The bad part of this course is that pronunciations of faculties could be a little unclear and hence a very good transcript is required - which in this course is not upto the mark. There were few mistakes on the slides and should be rectified atleast in the pdf of the slides. What this means is that we have to go through some frustration while watching the video first time which gradually improves on second or third view. Also, there is absolutely no participation of teaching staff. A good content should be supplemented with assistance to further enhance learning experience. Few doubts because of this remains unclear and I wish I could have got this sorted in this class.
By carlos r l•
May 14, 2016
I dont like how this course was presented.
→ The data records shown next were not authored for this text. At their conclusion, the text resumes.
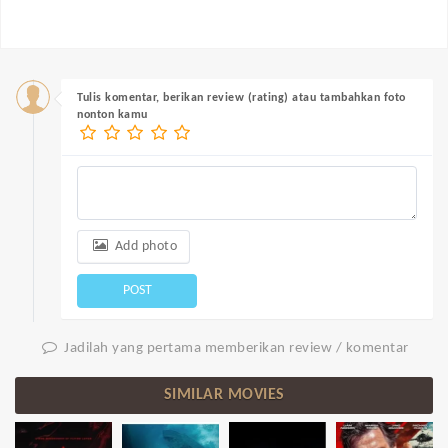
Tulis komentar, berikan review (rating) atau tambahkan foto
nonton kamu
Add photo
POST
Jadilah yang pertama memberikan review / komentar
SIMILAR MOVIES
The professors are good but the way how they present the course is extremely inefficient. I mean, because the instructor only speaks moving hands from one side to other, it was very difficult to visualize what and where the instructor was referencing to. Eg. a figure with 3 formulas and many variables there was no way to know in what alpha variable in formulas the instructor was talking about, once all formulas had the alpha variable. Also, when trying to describe a 3D environment only moving hands, its quite impossible to determine what and where the instructor is. One suggestion to try to minimize this problem would be try to use a lase pointer or a stick or a pen or something similar to help the student to now where the instructor exactly is. One example of good presentation is the course of ML from Andrew Ng where he writes all the things while speaking which facilitates the student to follow the sequence. Hope this can help.
By Timothy M•
Jul 09, 2017
some interesting material. The Slides for week 2 and 4 are terrible, too condensed with very little explanation on difficult topics. The Homeworks are pretty interesting, the assignments for week 3 and 4 complement eachother very well. the week 2 Kalman filter assignment didn't seem to work. I submitted something in frustration and was very surprised that it was accepted.
By Vladimir K•
Jun 15, 2016
I really loved the dense collection of relevant information, this course is a great introduction to computer vision-related algorithms.
Unfortunately the lecture videos are poorly edited and subtitles are inaccurate, however the slides are quite good and verbose enough to understand every topic.
Assignments are quite good, however formula derivation explanations could be better.